Saturday, January 21, 2012

Stephan

Stephan Gregor was better known as “The Jew” in his youth. His father, Adin Gregor was a military defense attorney who’d joined up in the Vietnam era to defend conscientious objectors from within the system, in later years he specialized in cases where servicemen and women were accused of being homosexuals. As a military brat Stephan lived in many places but mostly at Subic Military Base in the Philippines.

Stephan’s mother had left the family soon after his birth and returned to New York unable to bear the sidelong glances of the mostly southern, overwhelmingly Christian and endlessly disapproving neighbors, since they had no friends. As an attorney Adin saw he kept Stephan.

Officer housing in the sprawling base looked enough like an American suburb but to Stephan, better known as the Jew or early on as Stephanie, it was never home.
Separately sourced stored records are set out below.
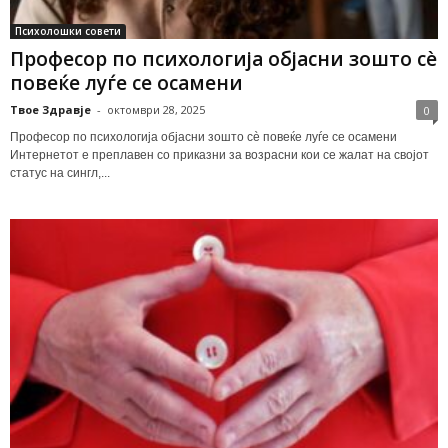
Психолошки совети
Професор по психологија објасни зошто сè
повеќе луѓе се осамени
Твое Здравје
-
октомври 28, 2025
0
Професор по психологија објасни зошто сè повеќе луѓе се осамени
Интернетот е преплавен со приказни за возрасни кои се жалат на својот
статус на сингл,...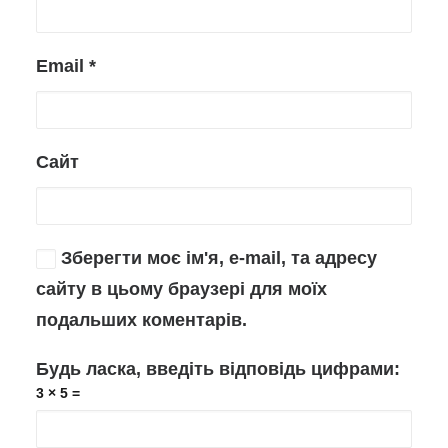
Email
*
Сайт
Зберегти моє ім'я, e-mail, та адресу
сайту в цьому браузері для моїх
подальших коментарів.
Будь ласка, введіть відповідь цифрами:
3 × 5 =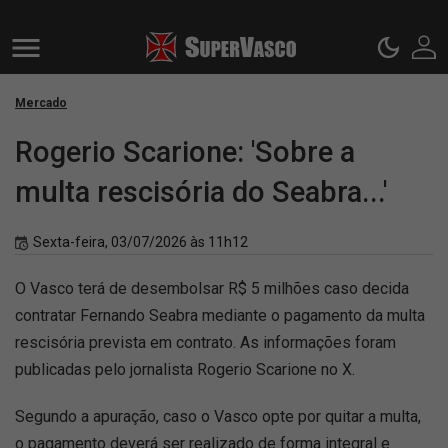
Mercado
Rogerio Scarione: 'Sobre a
multa rescisória do Seabra...'
Sexta-feira, 03/07/2026 às 11h12
O Vasco terá de desembolsar R$ 5 milhões caso decida
contratar Fernando Seabra mediante o pagamento da multa
rescisória prevista em contrato. As informações foram
publicadas pelo jornalista Rogerio Scarione no X.
Segundo a apuração, caso o Vasco opte por quitar a multa,
o pagamento deverá ser realizado de forma integral e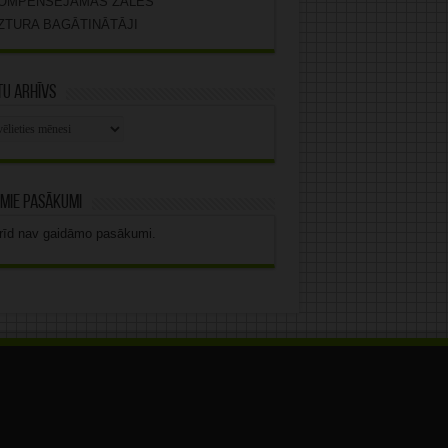
OMPENSĒJAMĀS ZĀLES
ZTURA BAGĀTINĀTĀJI
u arhīvs
stu
vs
mie pasākumi
rīd nav gaidāmo pasākumi.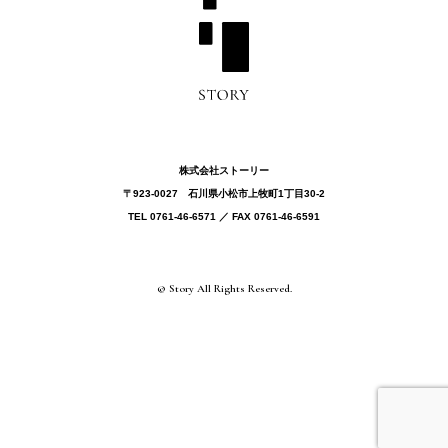
株式会社ストーリー
〒923-0027 ⽯川県⼩松市上牧町1丁目30-2
TEL 0761-46-6571 ／ FAX 0761-46-6591
© Story All Rights Reserved.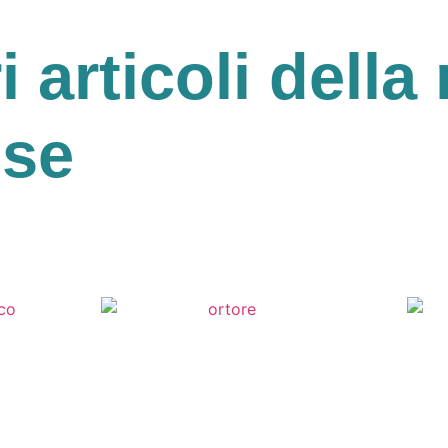
ri articoli della 
ese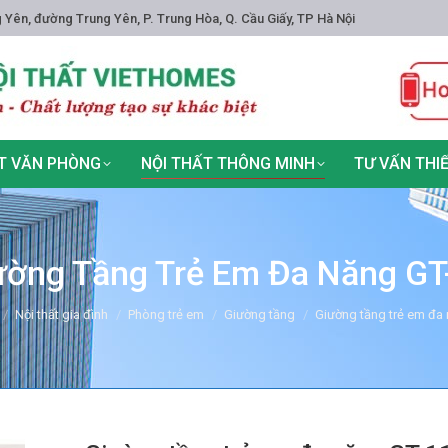
 Yên, đường Trung Yên, P. Trung Hòa, Q. Cầu Giấy, TP Hà Nội
T VĂN PHÒNG
NỘI THẤT THÔNG MINH
TƯ VẤN THI
ường Tầng Trẻ Em Đa Năng GT
ere:
Nội thất gia đình
Phòng trẻ em
Giường tầng
Giường tầng trẻ em đa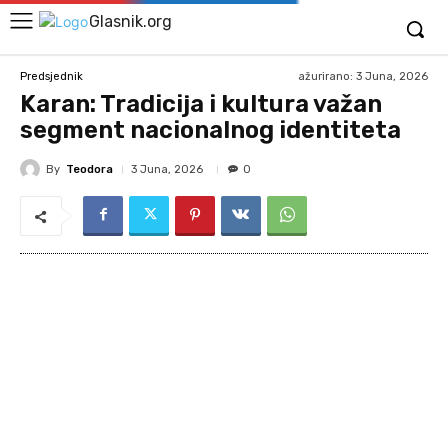
Glasnik.org
ažurirano:
3 Juna, 2026
Predsjednik
Karan: Tradicija i kultura važan
segment nacionalnog identiteta
By
Teodora
3 Juna, 2026
0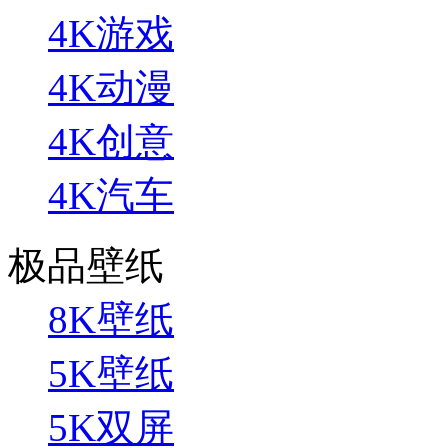
4K游戏
4K动漫
4K创意
4K汽车
极品壁纸
8K壁纸
5K壁纸
5K双屏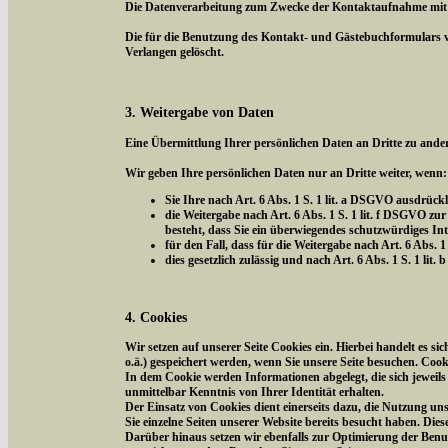
Die Datenverarbeitung zum Zwecke der Kontaktaufnahme mit uns 
Die für die Benutzung des Kontakt- und Gästebuchformulars 
Verlangen gelöscht.
3. Weitergabe von Daten
Eine Übermittlung Ihrer persönlichen Daten an Dritte zu ander
Wir geben Ihre persönlichen Daten nur an Dritte weiter, wenn:
Sie Ihre nach Art. 6 Abs. 1 S. 1 lit. a DSGVO ausdrückl
die Weitergabe nach Art. 6 Abs. 1 S. 1 lit. f DSGVO 
besteht, dass Sie ein überwiegendes schutzwürdiges In
für den Fall, dass für die Weitergabe nach Art. 6 Abs. 1
dies gesetzlich zulässig und nach Art. 6 Abs. 1 S. 1 li
4. Cookies
Wir setzen auf unserer Seite Cookies ein. Hierbei handelt es s
o.ä.) gespeichert werden, wenn Sie unsere Seite besuchen. Coo
In dem Cookie werden Informationen abgelegt, die sich jeweil
unmittelbar Kenntnis von Ihrer Identität erhalten.
Der Einsatz von Cookies dient einerseits dazu, die Nutzung un
Sie einzelne Seiten unserer Website bereits besucht haben. Die
Darüber hinaus setzen wir ebenfalls zur Optimierung der Benut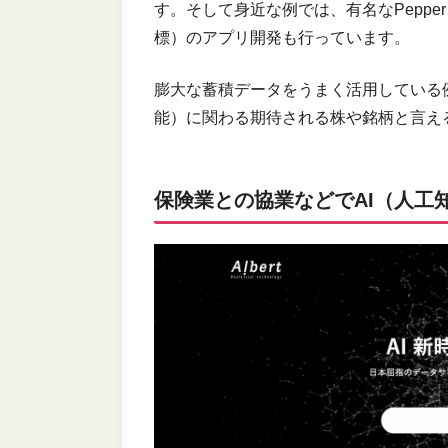
す。そして身近な例では、有名なPepp
標）のアプリ開発も行っています。
膨大な蓄積データをうまく活用している
能）に関わる期待される株や銘柄と言え
保険業との協業などでAI（人工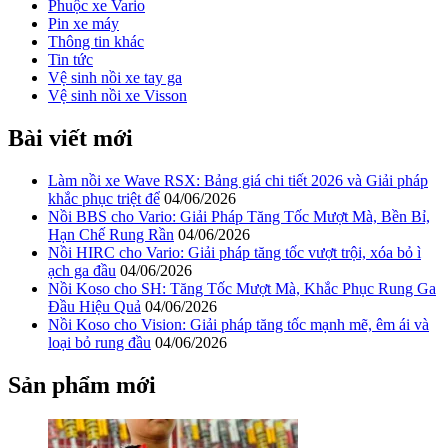
Phuộc xe Vario
Pin xe máy
Thông tin khác
Tin tức
Vệ sinh nồi xe tay ga
Vệ sinh nồi xe Visson
Bài viết mới
Làm nồi xe Wave RSX: Bảng giá chi tiết 2026 và Giải pháp
khắc phục triệt để
04/06/2026
Nồi BBS cho Vario: Giải Pháp Tăng Tốc Mượt Mà, Bền Bỉ,
Hạn Chế Rung Rần
04/06/2026
Nồi HIRC cho Vario: Giải pháp tăng tốc vượt trội, xóa bỏ ì
ạch ga đầu
04/06/2026
Nồi Koso cho SH: Tăng Tốc Mượt Mà, Khắc Phục Rung Ga
Đầu Hiệu Quả
04/06/2026
Nồi Koso cho Vision: Giải pháp tăng tốc mạnh mẽ, êm ái và
loại bỏ rung đầu
04/06/2026
Sản phẩm mới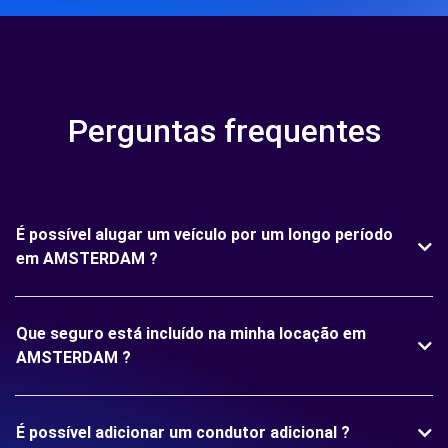
Perguntas frequentes
É possível alugar um veículo por um longo período
em AMSTERDAM ?
Que seguro está incluído na minha locação em
AMSTERDAM ?
É possível adicionar um condutor adicional ?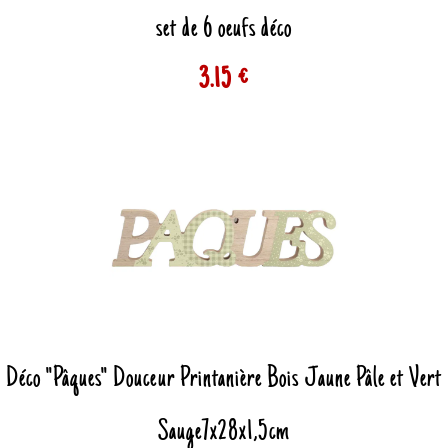
set de 6 oeufs déco
3.15 €
Déco "Pâques" Douceur Printanière Bois Jaune Pâle et Vert
Sauge7x28x1,5cm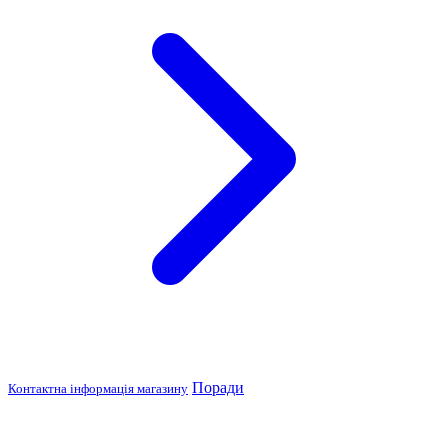
Поради
Контактна інформація магазину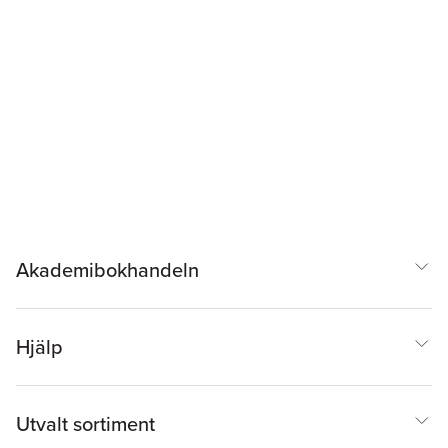
Akademibokhandeln
Hjälp
Utvalt sortiment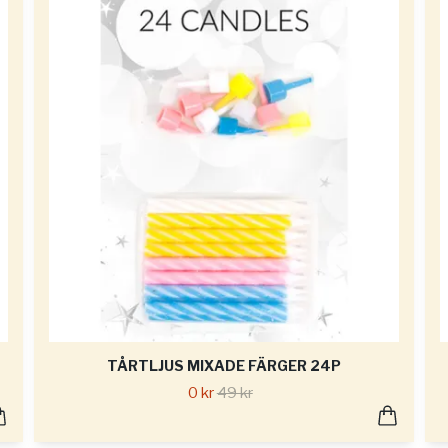
TÅRTLJUS MIXADE FÄRGER 24P
0 kr
49 kr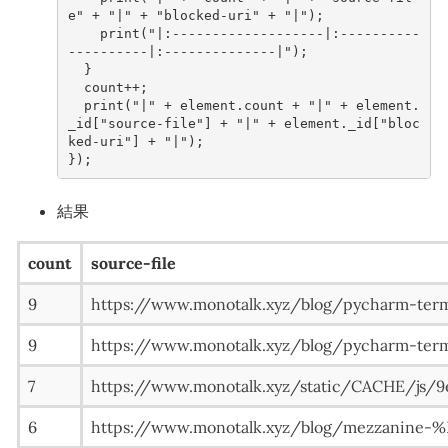
e"
+
"|"
+
"blocked-uri"
+
"|"
);
print
(
"|:-------------------|:----------
----------|:--------------|"
);
}
count
++
;
print
(
"|"
+
element
.
count
+
"|"
+
element
.
_id
[
"source-file"
]
+
"|"
+
element
.
_id
[
"bloc
ked-uri"
]
+
"|"
);
});
結果
count
source-file
9
https://www.monotalk.xyz/blog/pycha
9
https://www.monotalk.xyz/blog/pycha
7
https://www.monotalk.xyz/static/CACHE/js/9
6
https://www.monotalk.xyz/blog/mezzan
He took to the world outside the gates where he slipped into the universe of prostitutes and con men that ring all United States Military bases in poor lands. In the barrio, a wall away from ersatz Americana of baseball diamonds and hedges that Stephan escaped an identity beyond his control.

Stephan became ironically known as the Filipino. Stephan could buy women, or drugs or alcohol with the change off his father’s dresser and more than once he did. Stephan became an appreciable street fighter, which in the Philippines is no mean feat, and the boys on base called him Stephanie no more. He made way in both worlds as Jews amid Christians have always done, brokering what was at hand. Stephan made no friends, but made money.


One day he purchased a Honda CB160 from a Marine down on his luck with debts to the wrong people in the barrio. Almost from his first ride Stephan sensed he he finally found something that spoke to him essentially. Alone on the bike he was beyond the reach of either identity and simply showed up unannounced in far flung places where nobody knew any of his names. On beaches far from the base where fishermen hauled nets he small conversation with strangers who knew nothing of him.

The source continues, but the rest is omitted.